Work order =
Identify all lines below that hold "Flensburg" and collect them.

++++ Records provided ++++

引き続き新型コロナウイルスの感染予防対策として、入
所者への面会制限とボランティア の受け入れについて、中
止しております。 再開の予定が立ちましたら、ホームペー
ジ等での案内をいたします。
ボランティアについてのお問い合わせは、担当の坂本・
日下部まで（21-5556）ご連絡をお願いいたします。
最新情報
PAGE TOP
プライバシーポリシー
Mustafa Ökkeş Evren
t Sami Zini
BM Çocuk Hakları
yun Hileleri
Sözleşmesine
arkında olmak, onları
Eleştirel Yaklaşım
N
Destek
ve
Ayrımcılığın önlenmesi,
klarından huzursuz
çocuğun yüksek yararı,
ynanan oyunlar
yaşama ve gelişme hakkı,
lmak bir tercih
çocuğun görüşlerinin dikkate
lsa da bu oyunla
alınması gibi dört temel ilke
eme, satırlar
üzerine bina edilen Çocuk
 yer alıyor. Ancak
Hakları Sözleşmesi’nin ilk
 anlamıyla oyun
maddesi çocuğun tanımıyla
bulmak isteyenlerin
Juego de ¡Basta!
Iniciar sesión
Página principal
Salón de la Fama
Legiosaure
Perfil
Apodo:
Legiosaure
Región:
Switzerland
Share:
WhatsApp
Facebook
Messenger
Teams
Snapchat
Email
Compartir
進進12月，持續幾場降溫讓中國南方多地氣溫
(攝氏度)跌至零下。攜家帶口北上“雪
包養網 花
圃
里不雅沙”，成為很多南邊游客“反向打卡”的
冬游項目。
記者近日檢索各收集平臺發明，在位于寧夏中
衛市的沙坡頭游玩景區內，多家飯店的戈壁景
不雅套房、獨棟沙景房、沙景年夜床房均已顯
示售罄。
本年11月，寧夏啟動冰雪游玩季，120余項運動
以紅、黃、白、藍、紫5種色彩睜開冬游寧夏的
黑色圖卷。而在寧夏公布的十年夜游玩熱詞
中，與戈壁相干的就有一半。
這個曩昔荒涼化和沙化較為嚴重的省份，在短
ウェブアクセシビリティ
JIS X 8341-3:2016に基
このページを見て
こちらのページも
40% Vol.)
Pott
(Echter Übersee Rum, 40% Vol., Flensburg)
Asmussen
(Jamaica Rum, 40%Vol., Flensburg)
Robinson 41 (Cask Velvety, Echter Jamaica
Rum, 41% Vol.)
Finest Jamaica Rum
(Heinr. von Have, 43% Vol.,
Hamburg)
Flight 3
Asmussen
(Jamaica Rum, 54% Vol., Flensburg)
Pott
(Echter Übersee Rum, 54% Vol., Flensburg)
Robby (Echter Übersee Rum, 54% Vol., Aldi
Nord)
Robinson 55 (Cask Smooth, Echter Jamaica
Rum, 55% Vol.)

++++

Result of the exercise =
(Echter Übersee Rum, 40% Vol., Flensburg)
(Jamaica Rum, 40%Vol., Flensburg)
(Jamaica Rum, 54% Vol., Flensburg)
(Echter Übersee Rum, 54% Vol., Flensburg)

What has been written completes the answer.